Desde los años 90, portavoces de la Industria han ideado este paranoide argumento para justificar la conveniencia económica del consumo de tabaco. La obra de Manning In Defense of Smoking pormenoriza los mecanismos que hacen posible este milagro en las arcas públicas. Con la inminencia de la ley 28/05, el economista y filósofo Xavier Salá i Martín realimentó este inhumano disparate con su aclamado, premiado y vitoreado artículo Limitar nuestra libertad.
Como siempre, la industria ofrece datos matemáticos aislados y fáciles de asimilar para el vulgo. Es una estrategia bastante usada; la de propagar y repetir alto y claro consignas sencillas basadas en absurdos lógicos que calan en la opinión pública más ruidosa. Los matices se obvian o se desacreditan.

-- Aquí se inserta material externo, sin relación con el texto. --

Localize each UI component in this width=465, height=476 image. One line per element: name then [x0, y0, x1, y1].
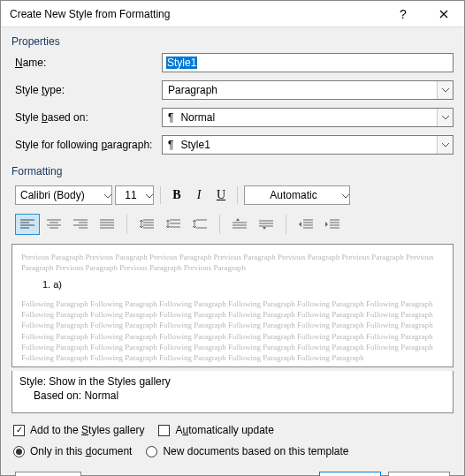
align-center-button[interactable] [42, 214, 66, 235]
new-documents-radio[interactable]: New documents based on this template [146, 445, 348, 457]
following-paragraph-combo[interactable]: ¶Style1 [162, 135, 454, 155]
align-left-icon [20, 219, 34, 230]
align-justify-icon [100, 219, 114, 230]
space-before-dec-button[interactable] [254, 214, 278, 235]
line-spacing-icon [140, 218, 154, 230]
style-description: Style: Show in the Styles gallery Based … [11, 371, 454, 413]
spacing-2-button[interactable] [187, 214, 212, 235]
preview-previous: Previous Paragraph Previous Paragraph Pr… [21, 252, 444, 273]
decrease-indent-icon [299, 218, 313, 230]
spacing-1-button[interactable] [134, 214, 159, 235]
para-space-icon [232, 218, 247, 230]
based-on-combo[interactable]: ¶Normal [162, 108, 454, 127]
add-to-gallery-checkbox[interactable]: ✓ Add to the Styles gallery [13, 424, 144, 436]
only-this-document-radio[interactable]: Only in this document [13, 445, 132, 457]
style-type-combo[interactable]: Paragraph [162, 80, 454, 100]
create-style-dialog: Create New Style from Formatting ? Prope… [0, 0, 465, 476]
chevron-down-icon[interactable] [342, 189, 349, 201]
name-input[interactable]: Style1 [162, 53, 454, 72]
align-center-icon [47, 219, 61, 230]
format-button[interactable]: Format [15, 472, 81, 476]
align-right-button[interactable] [68, 214, 93, 235]
line-spacing-icon [193, 218, 207, 230]
font-combo[interactable]: Calibri (Body) [15, 185, 112, 205]
chevron-down-icon[interactable] [146, 189, 153, 201]
properties-heading: Properties [11, 35, 454, 48]
increase-indent-button[interactable] [320, 214, 345, 235]
align-right-icon [73, 219, 88, 230]
decrease-indent-button[interactable] [293, 214, 318, 235]
chevron-down-icon[interactable] [437, 81, 453, 99]
name-label: Name: [11, 57, 162, 69]
line-spacing-icon [166, 218, 180, 230]
italic-button[interactable]: I [189, 185, 209, 205]
bold-button[interactable]: B [167, 185, 187, 205]
chevron-down-icon[interactable] [437, 109, 453, 126]
font-size-combo[interactable]: 11 [115, 185, 154, 205]
preview-sample: 1. a) [42, 278, 444, 291]
style-type-label: Style type: [11, 84, 162, 96]
chevron-down-icon[interactable] [104, 189, 111, 201]
font-color-combo[interactable]: Automatic [244, 185, 350, 205]
titlebar: Create New Style from Formatting ? [1, 1, 464, 27]
align-left-button[interactable] [15, 214, 40, 235]
preview-pane: Previous Paragraph Previous Paragraph Pr… [11, 244, 454, 367]
spacing-1.5-button[interactable] [161, 214, 186, 235]
preview-following: Following Paragraph Following Paragraph … [21, 298, 444, 363]
increase-indent-icon [325, 218, 339, 230]
dialog-title: Create New Style from Formatting [10, 8, 383, 20]
close-button[interactable] [423, 1, 464, 27]
formatting-heading: Formatting [11, 165, 454, 178]
close-icon [439, 10, 448, 19]
chevron-down-icon[interactable] [437, 136, 453, 154]
cancel-button[interactable]: Cancel [388, 472, 450, 476]
underline-button[interactable]: U [211, 185, 231, 205]
auto-update-checkbox[interactable]: Automatically update [158, 424, 273, 436]
ok-button[interactable]: OK [319, 472, 381, 476]
para-space-icon [259, 218, 273, 230]
space-before-inc-button[interactable] [227, 214, 252, 235]
based-on-label: Style based on: [11, 111, 162, 124]
following-label: Style for following paragraph: [11, 139, 162, 151]
help-button[interactable]: ? [383, 1, 423, 27]
align-justify-button[interactable] [95, 214, 119, 235]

España es uno de los países de Europa en los que más puestos de trabajo improductivos hay. El rendimiento laboral es claramente inferior al de nuestros vecinos y, además, presenta igualmente uno de los índices más elevados de absentismo laboral. Casualmente, es uno de los países con mayor proporción de fumadores entre la población activa (casi el 50 %). Ya que hay que tener en cuenta que, por razones histórico-culturales, las amas de casa tradicionales y las mujeres de avanzada edad apenas fuman. En los países anglosajones, los índices de tabaquismo según edad, sexo y condición se hallan distribuidos de forma más homogénea. Por supuesto, además son inferiores en términos globales.
Dejando a un lado consideraciones morales, permitir que la gente muera antes por culpa del tabaco, no es una solución eficaz para garantizar las pensiones en el futuro inmediato. El envejecimiento demográfico es un hecho como también lo es el aumento de la esperanza de vida. Lo normal es que los avances médicos mejoren nuestra calidad de vida a la par que nuestra longevidad. El que el trabajador viva más allá de la edad de jubilación, ciertamente, ocasiona un gasto público. Pero una adaptación de los períodos de cotización del trabajador a esta nueva realidad compensa los costes de manera sobrada; cosa que el tabaco no hace.
La clave radica en prolongar la edad de jubilación gradualmente conforme crece la esperanza de vida y se mejora su calidad gracias a la reducción del consumo de tabaco. Si una persona ha vivido hasta los 95 años es posible que haya disfrutado de una larga y productiva vida ¿Acaso no hubiese podido prolongar de manera ininterrumpida su tiempo de cotización hasta más allá de los 70 años?. Por su parte, si un fumador ha muerto a los 70 años, es posible que sea porque haya sufrido una enfermedad que lo ha tenido incapacitado para toda actividad laboral prematuramente; digamos desde que tenía 60 años. Si a ello unimos las bajas por enfermedad, la pérdida de productividad a causa de los achaques previos y el consiguiente gasto sanitario extra, la rentabilidad de haberse muerto de tabaquismo “antes que por otras causas” queda en tela de juicio.